🚀

🚀

Navigate back to the homepage
Work with me!

Python Celery for first time users

Wojtek Kulikowski
November 30th, 2019 · 4 min read

This is the blogpost I would love to read a year ago when I was first asked to integrate Stripe into our Django app. My introduction to asynchronous world of Python was rough, but it doesn’t have to be. Enjoy the ride! 🏄🏻‍♂️

What is Celery and why do I need it?

Formal definition of Celery states that it is a distributed task queue, focused on real-time processing, while also supporting task scheduling. 1

But what does it really mean? Let’s break it down:

  • distributed - the system can run on a remote machine, independently from the client requesting tasks
  • task - an instruction (in form of a Python function) delegated from the client to the Celery
  • queue - tasks requested by the client are stored in queue and executed by workers picking them up

Essentially, Celery is being used to offload the WSGI server which should handle http requests as quickly as possible. Every compute- or time- heavy action should be put on the queue instead of being handled in the main process. If the user doesn’t need to get their response immediately, it makes a perfect candidate for a task put on the Celery queue. Some standard examples include:

  • sending an email
  • making a request to an external APIs like Stripe or AWS
  • performing a compute heavy database query

But why can’t we just use our powerful multi threaded CPU to handle this tasks? Where is the event loop when we need it? The answer is simple - Python is not really an asynchronous friendly language and most popular web frameworks like Django and Flask will have yet to come a long way to achieve their full asynchronous potential.

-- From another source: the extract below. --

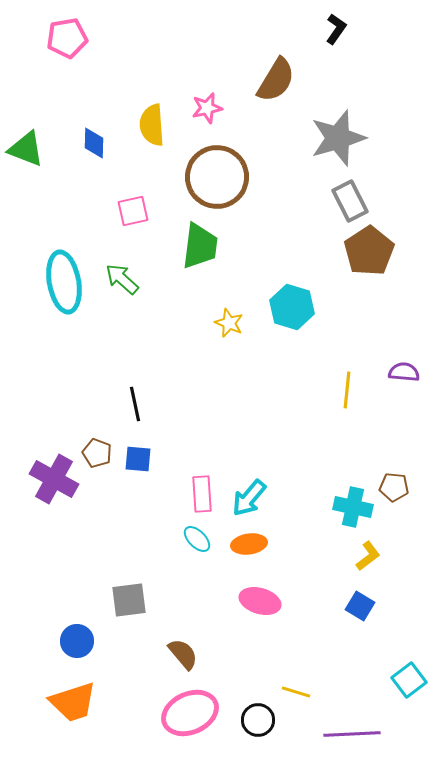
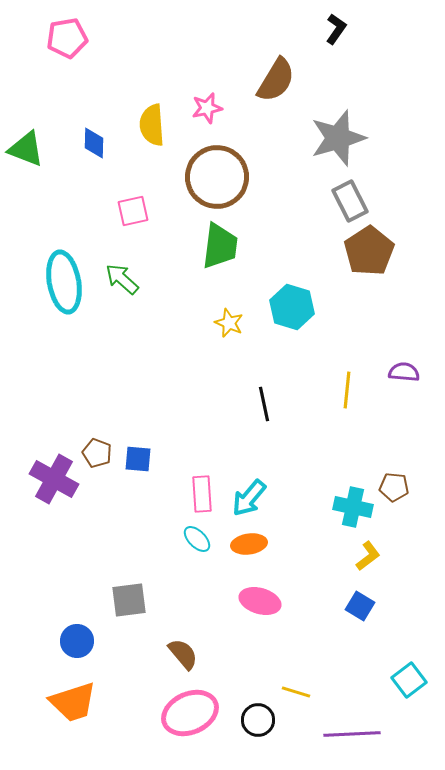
green trapezoid at (200, 246): moved 20 px right
black line at (135, 404): moved 129 px right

Why isn’t Python async friendly?

The short answer is: it is now The longer answer is: it wasn’t always like that.

First proposal for integrating asyncio is dated to 2012, over 20 years after first language release! Since introduction of the event loop in Python 3.5 it is possible to handle incoming http requests asynchronously, but not all web frameworks are ready to implement the async / await into their middlewares.

Django with the release of 3.0 officially includes ASGI support, but this came only in December 2019 and there is still much more to be done before Django apps handle asynchronous requests out of the box.

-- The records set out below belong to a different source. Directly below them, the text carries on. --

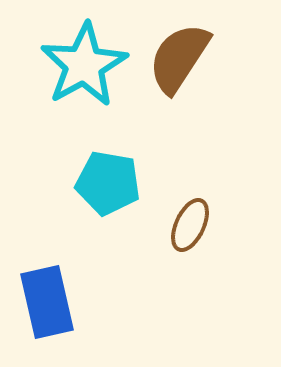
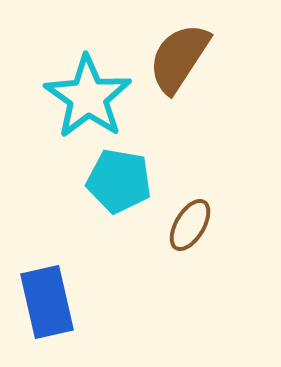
cyan star: moved 4 px right, 32 px down; rotated 8 degrees counterclockwise
cyan pentagon: moved 11 px right, 2 px up
brown ellipse: rotated 6 degrees clockwise
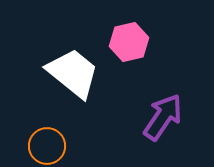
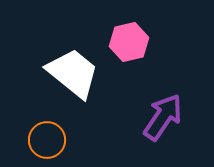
orange circle: moved 6 px up
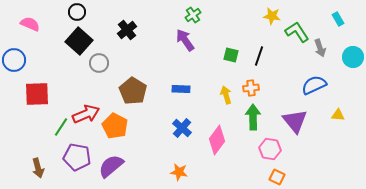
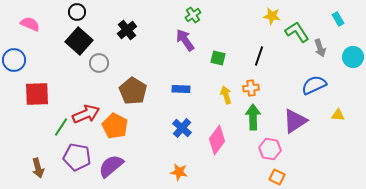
green square: moved 13 px left, 3 px down
purple triangle: rotated 36 degrees clockwise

Another problem with Python, although not necessarily breaking the async features is limitation to running only on one thread at a time. One of the assumptions behind CPython (the most widely used implementation of Python) is to be easily extendible with C libraries, even not thread-safe ones 2. To achieve that, CPython makes use of GIL - Global Interpreter Lock. In simple words - it makes Python always use only one thread at the time, by design.

Passing tasks from server to tasks using message queues

When you want to delegate a task to the worker you need to put it on a task queue first. Usually it is as simple as calling the task function with .delay() added:

1from celery import Celery
2
3import requests
4
5app = Celery()
6
7@app.task
8def send_tweet(username, content):
9 raise NotImplementedError
10
11if __name__ == '__main__':
12 send_tweet.delay("wkulikowski1", "Nice haircut! 🔥")

This is the basic example. So what happens now?

Function and arguments are being serialized to a form understandable for for the queue backend. Celery defaults to the JSON serialization, so arguments need to consist from lists, dicts or primitives. Passing a python object will result in an exception, unless you change the serialization method to something that supports it, like pickle.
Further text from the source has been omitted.